Le marché de la cigarette électronique(2)

• Un marché de 200 millions d’euros. 2,5 à 3 millions de consommateurs réguliers, mais une étude Ipsos (réalisée pour Clopinette) révèle que 10 millions de personnes (soit un Français sur 5) l’ont déjà expérimentée.

• Des marges d’au moins 40 % pour les distributeurs.

(1) Chiffres en valeur en cumul mobile annuel à fin août 2013.

(2) « Les Echos », 2/12/2013.

Les génériques au secours des substituts nicotiniques ?

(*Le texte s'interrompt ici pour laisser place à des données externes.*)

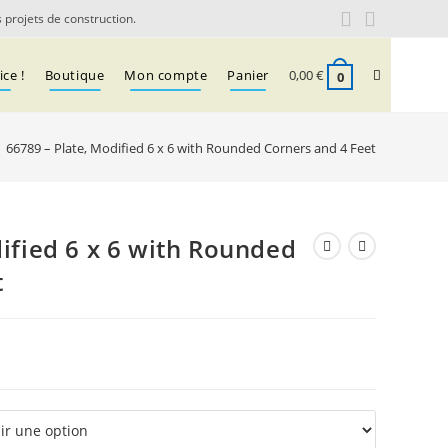
 projets de construction.
Toggle
ce !
Boutique
Mon compte
Panier
0,00
€
0
66789 – Plate, Modified 6 x 6 with Rounded Corners and 4 Feet
website
search
ified 6 x 6 with Rounded
t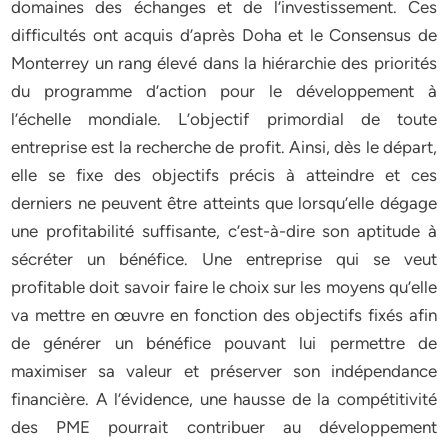
domaines des échanges et de l’investissement. Ces
difficultés ont acquis d’après Doha et le Consensus de
Monterrey un rang élevé dans la hiérarchie des priorités
du programme d’action pour le développement à
l’échelle mondiale. L’objectif primordial de toute
entreprise est la recherche de profit. Ainsi, dès le départ,
elle se fixe des objectifs précis à atteindre et ces
derniers ne peuvent être atteints que lorsqu’elle dégage
une profitabilité suffisante, c’est-à-dire son aptitude à
sécréter un bénéfice. Une entreprise qui se veut
profitable doit savoir faire le choix sur les moyens qu’elle
va mettre en œuvre en fonction des objectifs fixés afin
de générer un bénéfice pouvant lui permettre de
maximiser sa valeur et préserver son indépendance
financière. A l’évidence, une hausse de la compétitivité
des PME pourrait contribuer au développement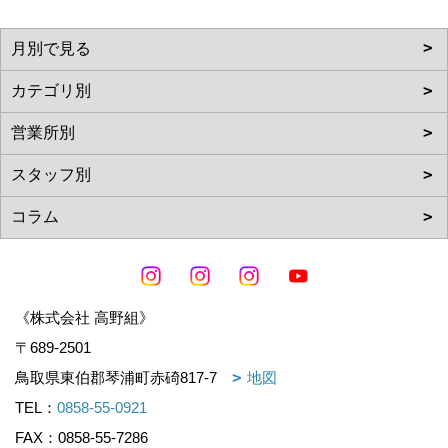
《株式会社 高野組》
〒689-2501
鳥取県東伯郡琴浦町赤碕817-7
地図
TEL：
0858-55-0921
FAX：0858-55-7286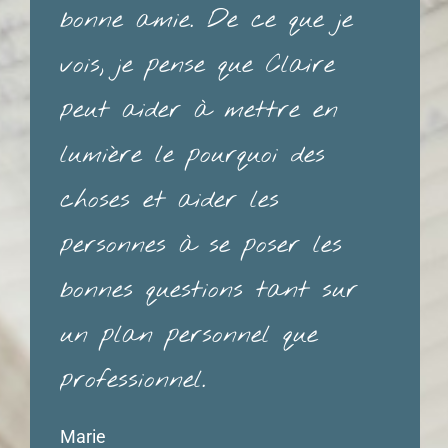
bonne amie. De ce que je
vois, je pense que Claire
peut aider à mettre en
lumière le pourquoi des
choses et aider les
personnes à se poser les
bonnes questions tant sur
un plan personnel que
professionnel.
Marie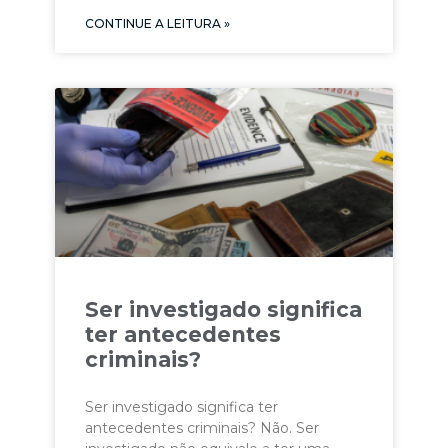
CONTINUE A LEITURA »
Ser investigado significa
ter antecedentes
criminais?
Ser investigado significa ter
antecedentes criminais? Não. Ser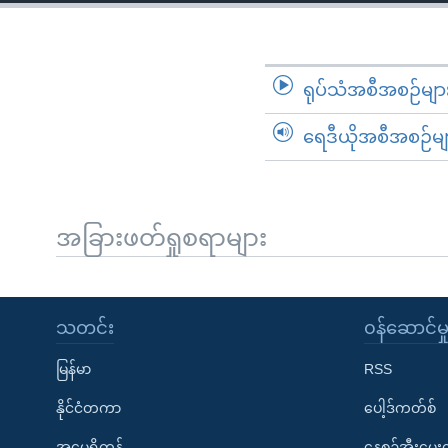
သုတပဒေသာ အင်္ဂလိပ်စာ
အ
ညွန်း
စာမျက်နှာ
သို့
ရုပ်သံအစီအစဉ်မျာ
ကျော်
ရေဒီယိုအစီအစဉ်မျ
ကြည့်
ရန်
ရှာဖွေ
ရန်
အခြားဖတ်ရှုစရာများ
နေရာ
သို့
ကျော်
သတင်း
၀န်ဆောင်မှ
ရန်
မြန်မာ
RSS
နိုင်ငံတကာ
ပေါ့ဒ်ကတ်စ်
အမေရိကန်
နေ့စဉ်အီးမေ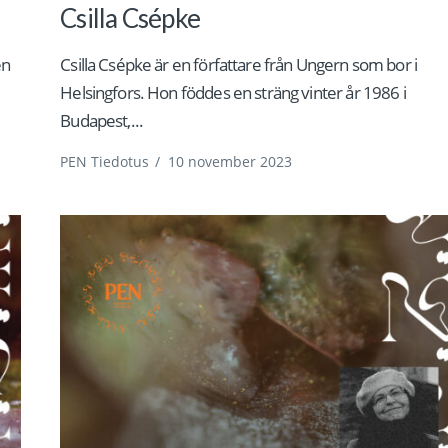
Csilla Csépke
en
Csilla Csépke är en författare från Ungern som bor i
Helsingfors. Hon föddes en sträng vinter år 1986 i
Budapest,...
PEN Tiedotus
/
10 november 2023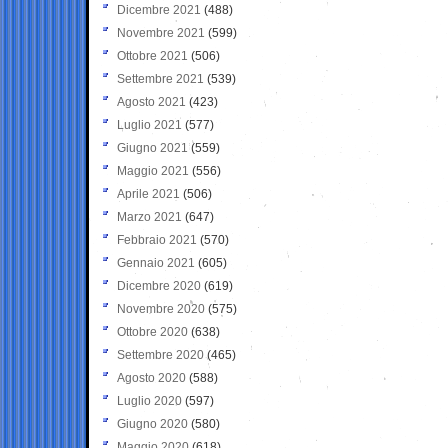
Dicembre 2021
(488)
Novembre 2021
(599)
Ottobre 2021
(506)
Settembre 2021
(539)
Agosto 2021
(423)
Luglio 2021
(577)
Giugno 2021
(559)
Maggio 2021
(556)
Aprile 2021
(506)
Marzo 2021
(647)
Febbraio 2021
(570)
Gennaio 2021
(605)
Dicembre 2020
(619)
Novembre 2020
(575)
Ottobre 2020
(638)
Settembre 2020
(465)
Agosto 2020
(588)
Luglio 2020
(597)
Giugno 2020
(580)
Maggio 2020
(618)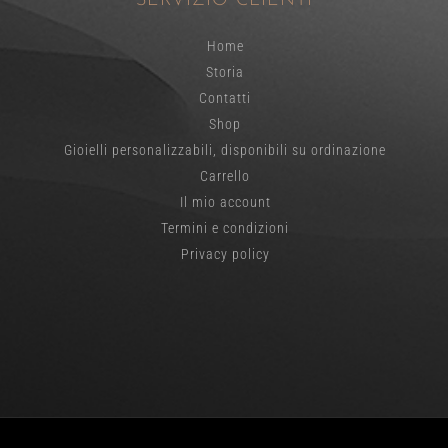
SERVIZIO CLIENTI
Home
Storia
Contatti
Shop
Gioielli personalizzabili, disponibili su ordinazione
Carrello
Il mio account
Termini e condizioni
Privacy policy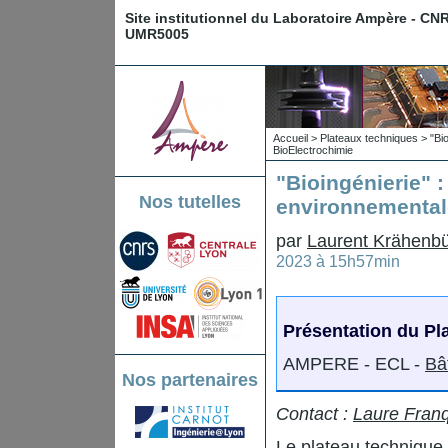
Site institutionnel du Laboratoire Ampère - CN
UMR5005
Accueil
>
Plateaux techniques
>
"Bi
BioElectrochimie
"Bioingénierie" 
Nos tutelles
environnemental
par
Laurent Krähenbü
2023 à 15h57min
Présentation du Pl
AMPERE - ECL -
Bâ
Nos partenaires
Contact :
Laure Franq
Le plateau technique 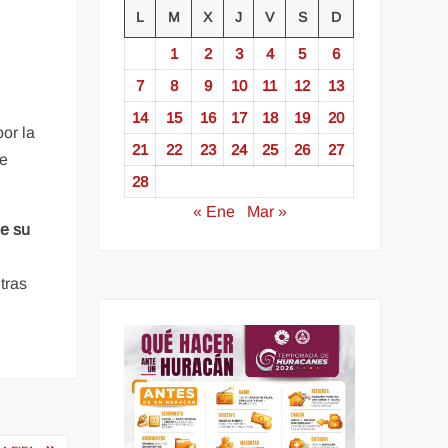
L
M
X
J
V
S
D
1
2
3
4
5
6
7
8
9
10
11
12
13
14
15
16
17
18
19
20
or la
21
22
23
24
25
26
27
ue
28
« Ene
Mar »
e su
l
tras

En dépit du boom de la cigarette électronique, les substituts nicotiniques ne sont pas morts. Loin de là. A tel point que, sur ce segment de marché, les génériques commencent à faire leur apparition. EG Labo est ainsi le premier laboratoire à lancer, depuis le mois d’octobre, la première gamme générique de substituts nicotiniques en gomme à mâcher sous deux dosages (2 et 5 mg) et cinq références (en boîtes de 36 et 108 unités pour les deux dosages, en boîte de 204 unités uniquement pour le dosage à 2 mg), toutes aromatisées à la menthe et sans sucre.

En cours d’inscription au Répertoire, ce générique de Nicorette, leader du marché des gommes, se présente comme une alternative économique pour le consommateur, puisqu’il est lancé à un prix (PFHT) inférieur de 30 % à 50 %.

Pour percer ce marché, EG Labo mise, bien sûr, sur ses prix compétitifs, mais aussi sur un environnement porteur : hausses du prix des cigarettes, dernière campagne antitabac de l’INPES lancée mi-octobre, disposition du PLFSS 2014 de tripler le forfait de prise en charge par l’assurance maladie des substituts nicotiniques (soit 150€) pour les jeunes âgés de 20 à 25 ans… « Nous espérons prendre 10 % du marché, en volume, fin 2014 », ambitionne Thierry Simon, directeur des opérations chez EG Labo.